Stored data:
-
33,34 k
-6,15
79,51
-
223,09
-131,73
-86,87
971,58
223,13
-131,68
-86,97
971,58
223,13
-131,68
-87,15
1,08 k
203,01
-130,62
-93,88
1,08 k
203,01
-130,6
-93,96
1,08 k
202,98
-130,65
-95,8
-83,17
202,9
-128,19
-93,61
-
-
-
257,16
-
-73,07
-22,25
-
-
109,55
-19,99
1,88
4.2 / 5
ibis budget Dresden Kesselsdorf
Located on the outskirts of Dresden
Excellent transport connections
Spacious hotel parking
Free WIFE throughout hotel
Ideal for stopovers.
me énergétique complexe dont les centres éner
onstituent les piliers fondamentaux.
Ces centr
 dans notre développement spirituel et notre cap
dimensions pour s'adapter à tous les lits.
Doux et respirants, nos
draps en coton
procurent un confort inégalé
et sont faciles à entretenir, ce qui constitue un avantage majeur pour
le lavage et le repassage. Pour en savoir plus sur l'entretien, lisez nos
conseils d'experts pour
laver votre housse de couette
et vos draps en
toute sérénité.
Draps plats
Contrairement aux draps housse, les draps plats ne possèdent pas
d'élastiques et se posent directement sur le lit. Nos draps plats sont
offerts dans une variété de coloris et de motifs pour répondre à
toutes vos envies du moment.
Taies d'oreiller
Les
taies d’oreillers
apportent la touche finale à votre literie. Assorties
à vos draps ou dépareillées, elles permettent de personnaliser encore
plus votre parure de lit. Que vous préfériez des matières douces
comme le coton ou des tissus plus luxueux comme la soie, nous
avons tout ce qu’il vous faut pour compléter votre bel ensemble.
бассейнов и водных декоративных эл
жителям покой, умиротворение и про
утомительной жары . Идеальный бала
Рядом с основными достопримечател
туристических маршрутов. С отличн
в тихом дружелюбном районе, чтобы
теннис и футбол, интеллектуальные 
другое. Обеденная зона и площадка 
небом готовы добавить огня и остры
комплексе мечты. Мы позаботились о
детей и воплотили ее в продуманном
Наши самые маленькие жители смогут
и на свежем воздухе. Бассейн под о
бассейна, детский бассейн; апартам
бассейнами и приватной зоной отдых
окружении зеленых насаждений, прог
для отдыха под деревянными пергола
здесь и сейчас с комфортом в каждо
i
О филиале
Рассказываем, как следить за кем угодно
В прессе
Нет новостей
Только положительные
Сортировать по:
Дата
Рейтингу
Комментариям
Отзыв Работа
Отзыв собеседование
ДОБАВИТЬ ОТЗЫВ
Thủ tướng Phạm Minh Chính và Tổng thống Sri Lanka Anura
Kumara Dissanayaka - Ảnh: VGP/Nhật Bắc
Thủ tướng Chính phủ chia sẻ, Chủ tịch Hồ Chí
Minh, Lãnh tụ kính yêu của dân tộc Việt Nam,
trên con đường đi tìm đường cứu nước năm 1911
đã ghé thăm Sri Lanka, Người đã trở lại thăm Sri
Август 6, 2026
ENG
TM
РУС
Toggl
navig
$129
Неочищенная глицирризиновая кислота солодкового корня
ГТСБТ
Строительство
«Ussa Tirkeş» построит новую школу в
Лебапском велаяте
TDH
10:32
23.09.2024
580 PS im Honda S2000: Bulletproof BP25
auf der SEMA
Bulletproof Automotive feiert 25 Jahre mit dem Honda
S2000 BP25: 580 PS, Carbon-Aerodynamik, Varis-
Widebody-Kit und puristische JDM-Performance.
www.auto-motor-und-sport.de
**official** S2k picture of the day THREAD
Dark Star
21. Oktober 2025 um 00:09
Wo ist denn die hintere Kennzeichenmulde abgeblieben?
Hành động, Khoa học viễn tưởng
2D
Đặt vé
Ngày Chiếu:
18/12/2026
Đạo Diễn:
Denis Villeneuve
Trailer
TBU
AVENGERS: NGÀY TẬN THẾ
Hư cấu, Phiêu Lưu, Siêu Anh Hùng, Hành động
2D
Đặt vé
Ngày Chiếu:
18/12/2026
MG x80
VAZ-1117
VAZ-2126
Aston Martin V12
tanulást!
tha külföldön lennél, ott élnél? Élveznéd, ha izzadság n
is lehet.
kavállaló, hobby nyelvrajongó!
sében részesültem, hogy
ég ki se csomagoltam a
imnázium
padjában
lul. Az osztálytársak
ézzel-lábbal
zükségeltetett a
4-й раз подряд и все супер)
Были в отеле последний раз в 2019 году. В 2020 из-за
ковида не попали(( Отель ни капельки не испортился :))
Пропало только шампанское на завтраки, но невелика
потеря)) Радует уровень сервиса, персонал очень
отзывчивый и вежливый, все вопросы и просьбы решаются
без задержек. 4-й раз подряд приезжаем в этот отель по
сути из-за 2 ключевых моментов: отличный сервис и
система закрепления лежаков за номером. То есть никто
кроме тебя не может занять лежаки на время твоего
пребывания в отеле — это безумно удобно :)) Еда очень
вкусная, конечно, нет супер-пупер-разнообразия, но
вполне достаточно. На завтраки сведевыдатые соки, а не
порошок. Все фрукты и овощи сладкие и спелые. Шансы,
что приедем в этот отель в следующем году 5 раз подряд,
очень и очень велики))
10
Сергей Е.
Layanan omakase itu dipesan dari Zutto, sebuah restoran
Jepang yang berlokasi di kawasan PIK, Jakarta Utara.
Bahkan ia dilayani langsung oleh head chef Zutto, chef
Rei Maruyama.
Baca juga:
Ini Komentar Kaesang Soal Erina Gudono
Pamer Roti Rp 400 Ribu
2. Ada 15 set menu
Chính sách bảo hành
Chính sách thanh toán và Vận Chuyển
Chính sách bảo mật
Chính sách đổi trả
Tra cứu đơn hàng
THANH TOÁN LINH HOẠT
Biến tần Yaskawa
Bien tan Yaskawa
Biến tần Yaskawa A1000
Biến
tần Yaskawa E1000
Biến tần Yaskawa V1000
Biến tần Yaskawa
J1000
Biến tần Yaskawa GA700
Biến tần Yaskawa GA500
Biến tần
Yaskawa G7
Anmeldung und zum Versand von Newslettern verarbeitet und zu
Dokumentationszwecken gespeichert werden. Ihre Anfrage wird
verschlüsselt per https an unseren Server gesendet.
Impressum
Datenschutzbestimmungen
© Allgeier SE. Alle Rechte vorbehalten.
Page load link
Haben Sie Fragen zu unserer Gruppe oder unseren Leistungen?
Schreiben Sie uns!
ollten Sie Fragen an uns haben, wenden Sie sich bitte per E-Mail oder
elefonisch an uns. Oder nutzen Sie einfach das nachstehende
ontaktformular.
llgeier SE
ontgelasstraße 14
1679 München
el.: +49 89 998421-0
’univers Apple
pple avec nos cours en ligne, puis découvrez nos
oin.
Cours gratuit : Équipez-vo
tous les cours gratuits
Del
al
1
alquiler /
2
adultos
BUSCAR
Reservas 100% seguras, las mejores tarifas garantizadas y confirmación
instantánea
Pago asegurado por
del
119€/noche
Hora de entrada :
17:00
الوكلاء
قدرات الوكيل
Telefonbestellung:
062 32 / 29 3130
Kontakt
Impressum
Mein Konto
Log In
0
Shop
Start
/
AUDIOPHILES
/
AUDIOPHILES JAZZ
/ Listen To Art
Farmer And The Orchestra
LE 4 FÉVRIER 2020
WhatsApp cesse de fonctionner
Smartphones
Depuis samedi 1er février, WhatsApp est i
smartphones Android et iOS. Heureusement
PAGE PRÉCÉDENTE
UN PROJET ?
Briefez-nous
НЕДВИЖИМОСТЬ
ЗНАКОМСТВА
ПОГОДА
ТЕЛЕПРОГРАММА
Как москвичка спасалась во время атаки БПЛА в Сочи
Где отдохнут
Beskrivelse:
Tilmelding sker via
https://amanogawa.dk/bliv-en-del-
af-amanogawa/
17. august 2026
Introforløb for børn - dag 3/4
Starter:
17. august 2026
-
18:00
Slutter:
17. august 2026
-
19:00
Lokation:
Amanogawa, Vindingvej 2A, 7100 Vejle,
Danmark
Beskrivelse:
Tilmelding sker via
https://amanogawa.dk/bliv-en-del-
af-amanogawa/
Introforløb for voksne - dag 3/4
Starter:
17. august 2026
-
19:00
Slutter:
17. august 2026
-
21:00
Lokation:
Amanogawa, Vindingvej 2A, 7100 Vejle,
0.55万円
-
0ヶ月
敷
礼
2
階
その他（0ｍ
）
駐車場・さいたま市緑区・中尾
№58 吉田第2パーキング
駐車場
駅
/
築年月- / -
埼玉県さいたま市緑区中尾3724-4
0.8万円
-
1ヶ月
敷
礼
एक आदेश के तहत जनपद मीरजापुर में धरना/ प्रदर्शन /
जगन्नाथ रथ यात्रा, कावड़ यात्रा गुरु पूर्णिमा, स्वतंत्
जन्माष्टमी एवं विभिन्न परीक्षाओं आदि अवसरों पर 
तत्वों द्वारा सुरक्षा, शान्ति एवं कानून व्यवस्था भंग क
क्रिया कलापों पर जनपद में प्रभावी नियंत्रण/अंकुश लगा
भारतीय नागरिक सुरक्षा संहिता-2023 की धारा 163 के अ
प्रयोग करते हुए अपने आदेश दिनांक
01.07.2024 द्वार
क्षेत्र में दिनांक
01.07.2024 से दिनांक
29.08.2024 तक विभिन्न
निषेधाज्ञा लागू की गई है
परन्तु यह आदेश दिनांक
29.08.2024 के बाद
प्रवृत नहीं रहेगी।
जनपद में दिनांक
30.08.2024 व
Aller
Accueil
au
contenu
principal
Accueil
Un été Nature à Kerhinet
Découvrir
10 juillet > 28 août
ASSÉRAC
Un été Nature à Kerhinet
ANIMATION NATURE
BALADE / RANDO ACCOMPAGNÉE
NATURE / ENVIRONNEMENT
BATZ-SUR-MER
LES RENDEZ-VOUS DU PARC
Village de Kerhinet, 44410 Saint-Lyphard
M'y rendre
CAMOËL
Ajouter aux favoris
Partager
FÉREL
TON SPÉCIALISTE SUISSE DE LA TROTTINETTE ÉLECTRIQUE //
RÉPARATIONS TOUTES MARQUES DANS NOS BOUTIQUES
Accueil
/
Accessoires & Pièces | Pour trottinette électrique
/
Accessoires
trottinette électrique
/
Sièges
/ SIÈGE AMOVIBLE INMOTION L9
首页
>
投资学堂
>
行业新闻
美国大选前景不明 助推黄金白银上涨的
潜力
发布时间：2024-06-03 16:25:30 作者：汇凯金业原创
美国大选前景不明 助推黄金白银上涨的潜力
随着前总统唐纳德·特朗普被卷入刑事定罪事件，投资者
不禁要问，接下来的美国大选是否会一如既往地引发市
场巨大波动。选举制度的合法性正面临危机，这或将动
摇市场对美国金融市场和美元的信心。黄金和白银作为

● **Exercise**
From the records above, repeat exactly the lines from the one with "قدرات الوكيل" through the one with "美国大选前景不明 助推黄金白银上涨的潜力", both included.

● **Response to this task**
قدرات الوكيل
Telefonbestellung:
062 32 / 29 3130
Kontakt
Impressum
Mein Konto
Log In
0
Shop
Start
/
AUDIOPHILES
/
AUDIOPHILES JAZZ
/ Listen To Art
Farmer And The Orchestra
LE 4 FÉVRIER 2020
WhatsApp cesse de fonctionner
Smartphones
Depuis samedi 1er février, WhatsApp est i
smartphones Android et iOS. Heureusement
PAGE PRÉCÉDENTE
UN PROJET ?
Briefez-nous
НЕДВИЖИМОСТЬ
ЗНАКОМСТВА
ПОГОДА
ТЕЛЕПРОГРАММА
Как москвичка спасалась во время атаки БПЛА в Сочи
Где отдохнут
Beskrivelse:
Tilmelding sker via
https://amanogawa.dk/bliv-en-del-
af-amanogawa/
17. august 2026
Introforløb for børn - dag 3/4
Starter:
17. august 2026
-
18:00
Slutter:
17. august 2026
-
19:00
Lokation:
Amanogawa, Vindingvej 2A, 7100 Vejle,
Danmark
Beskrivelse:
Tilmelding sker via
https://amanogawa.dk/bliv-en-del-
af-amanogawa/
Introforløb for voksne - dag 3/4
Starter:
17. august 2026
-
19:00
Slutter:
17. august 2026
-
21:00
Lokation:
Amanogawa, Vindingvej 2A, 7100 Vejle,
0.55万円
-
0ヶ月
敷
礼
2
階
その他（0ｍ
）
駐車場・さいたま市緑区・中尾
№58 吉田第2パーキング
駐車場
駅
/
築年月- / -
埼玉県さいたま市緑区中尾3724-4
0.8万円
-
1ヶ月
敷
礼
एक आदेश के तहत जनपद मीरजापुर में धरना/ प्रदर्शन /
जगन्नाथ रथ यात्रा, कावड़ यात्रा गुरु पूर्णिमा, स्वतंत्
जन्माष्टमी एवं विभिन्न परीक्षाओं आदि अवसरों पर 
तत्वों द्वारा सुरक्षा, शान्ति एवं कानून व्यवस्था भंग क
क्रिया कलापों पर जनपद में प्रभावी नियंत्रण/अंकुश लगा
भारतीय नागरिक सुरक्षा संहिता-2023 की धारा 163 के अ
प्रयोग करते हुए अपने आदेश दिनांक
01.07.2024 द्वार
क्षेत्र में दिनांक
01.07.2024 से दिनांक
29.08.2024 तक विभिन्न
निषेधाज्ञा लागू की गई है
परन्तु यह आदेश दिनांक
29.08.2024 के बाद
प्रवृत नहीं रहेगी।
जनपद में दिनांक
30.08.2024 व
Aller
Accueil
au
contenu
principal
Accueil
Un été Nature à Kerhinet
Découvrir
10 juillet > 28 août
ASSÉRAC
Un été Nature à Kerhinet
ANIMATION NATURE
BALADE / RANDO ACCOMPAGNÉE
NATURE / ENVIRONNEMENT
BATZ-SUR-MER
LES RENDEZ-VOUS DU PARC
Village de Kerhinet, 44410 Saint-Lyphard
M'y rendre
CAMOËL
Ajouter aux favoris
Partager
FÉREL
TON SPÉCIALISTE SUISSE DE LA TROTTINETTE ÉLECTRIQUE //
RÉPARATIONS TOUTES MARQUES DANS NOS BOUTIQUES
Accueil
/
Accessoires & Pièces | Pour trottinette électrique
/
Accessoires
trottinette électrique
/
Sièges
/ SIÈGE AMOVIBLE INMOTION L9
首页
>
投资学堂
>
行业新闻
美国大选前景不明 助推黄金白银上涨的
潜力
发布时间：2024-06-03 16:25:30 作者：汇凯金业原创
美国大选前景不明 助推黄金白银上涨的潜力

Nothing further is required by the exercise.